Michael Jackson may have been dead for some time now but that doesn't mean his millions of fans can't still enjoy him and his music, even if that "him" is in the form of a hologram.
But a certain Alki David, who claimed he owns the rights to the technology associated with the projection of the hologram, very nearly put a stop to the whole idea.
David filed a lawsuit on Thursday against pretty much everyone, from the Michael Jackson Estate to MJ's production company as well as Dick Clark Productions, in order to stop them from showing the hologram at the upcoming Billboard Music Awards.

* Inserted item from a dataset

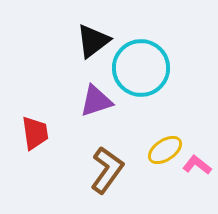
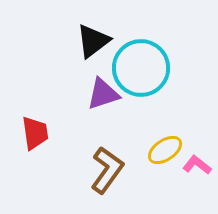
purple triangle: moved 7 px right, 7 px up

The basis of the lawsuit surrounds the life-size, 3D image of Michael Jackson which will debut a Jackson song, "Slave to the Rhythm," which has not been heard by the public before.
David contends that if Billboard uses "his" projection technology it will ruin his plans for a high-profile Michael Jackson performance later this year!
A lawyer for the Jackson estate, Howard Weitzman, spoke to TMZ about the lawsuit claiming it is nothing but a stunt: "This is another Alki David stunt, no different than his claiming that Brandon Howard was Michael Jackson's son. It is ludicrous... and the show goes on," he said.
On that note, Judge Kent Dawson ruled that there wasn't enough evidence to prove that the 3D images to be projected would violate patents and that the companies failed to provide sufficient evidence that their patents were being used to create the Jackson hologram.
That means that the Michael Jackson hologram will be debuted along with the never-heard-before "Slave to the Rhythm" which the show producers have called a "history-making performance." And that's despite the fact that the legendary Michael Jackson will only be at the Billboard Music Awards in spirit, and not in person.